Everyone wants to start their own business, and noone wants to actually work as a photographer for someone else these days. How about you apply for a few jobs in shops where they do portrait photography like "star shots", or do christmas photos one year at a Santa stand. Try and get a casual job in photography and progress from there. 

Everyone wants to be a professional photographer, but noone wants to actually work for someone else or do the leg work.

Do you feel as though your work is good enough to go to a job interview for a professional photographer position? If not, i would say you're not ready to charge for anything other than the cost to print the photos (if you print it for you friends and family).
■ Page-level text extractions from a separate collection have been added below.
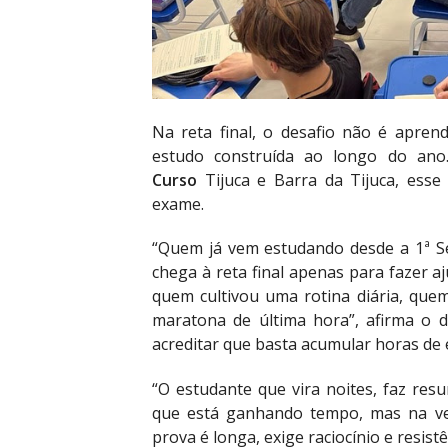
Na reta final, o desafio não é apren
estudo construída ao longo do an
Curso
Tijuca e Barra da Tijuca, es
exame.
“Quem já vem estudando desde a 1ª Sér
chega à reta final apenas para fazer a
quem cultivou uma rotina diária, que
maratona de última hora”, afirma o 
acreditar que basta acumular horas de 
“O estudante que vira noites, faz res
que está ganhando tempo, mas na ve
prova é longa, exige raciocínio e resis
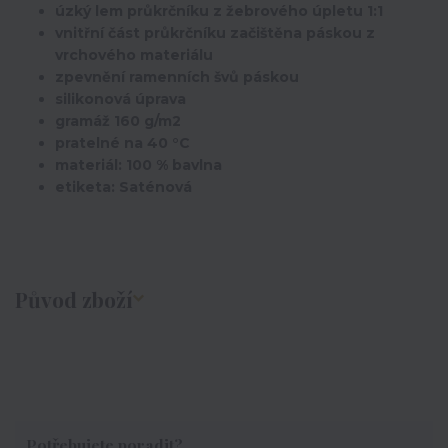
úzký lem průkrčníku z žebrového úpletu 1:1
vnitřní část průkrčníku začištěna páskou z
vrchového materiálu
zpevnění ramenních švů páskou
silikonová úprava
gramáž 160 g/m2
pratelné na 40 °C
materiál: 100 % bavlna
etiketa: Saténová
Původ zboží
Potřebujete poradit?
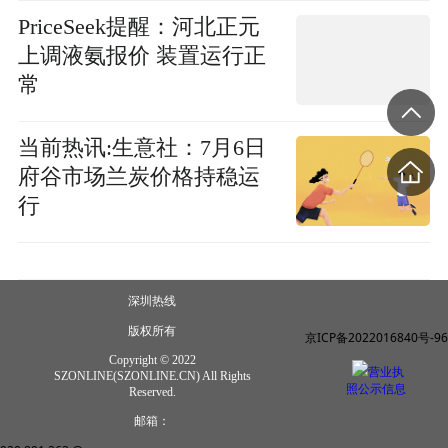
PriceSeek提醒：河北正元
上调液氨报价 装置运行正
常
当前热讯:生意社：7月6日
府谷市场兰炭价格持稳运
行
深圳热线
版权所有
京ICP备2022016840号-96
Copyright © 2022
营业执
SZONLINE(SZONLINE.CN) All Rights
照公示信息
Reserved.
邮箱：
But that's just my opinion.


----------



## notelliot (Dec 15, 2008)

there are several videos and blog posts regarding 10,000 hours. put 10,000 hours into your craft - be it photography, small engine repair, professional coffee brewer - and you'd by then have the necessary skills and experience to do something for a living. 
I take that with a grain of salt, and add that when you no longer feel it necessary to ask questions like this, you'd be ready to start charging. Basically, when you feel confident enough to take peoples' money for what ever you're doing.


----------



## Early (Dec 20, 2008)

If these will blow up to 8X10's, start charging now.  It's been my experience that laymen will pay for anything that beats their P&S's.


----------



## seth-trenda (Dec 20, 2008)

I say start making money now. why not? If people are liking your work and are asking "how much"? , that would tell me that are willing to pay. You have a great eye so start making money doing what you love. I do agree that when you start to charge the expectation is a bit higher but that can only make you a better photographer and give you the extra cash to get the equipment that you really want.  :0) I say go for it! Good luck!


----------



## stsinner (Dec 20, 2008)

I think that charging for pictures and dealing with the critiques that come from paying customers would take the fun out of it.  It turns from hobby to work..  Who wants that?


----------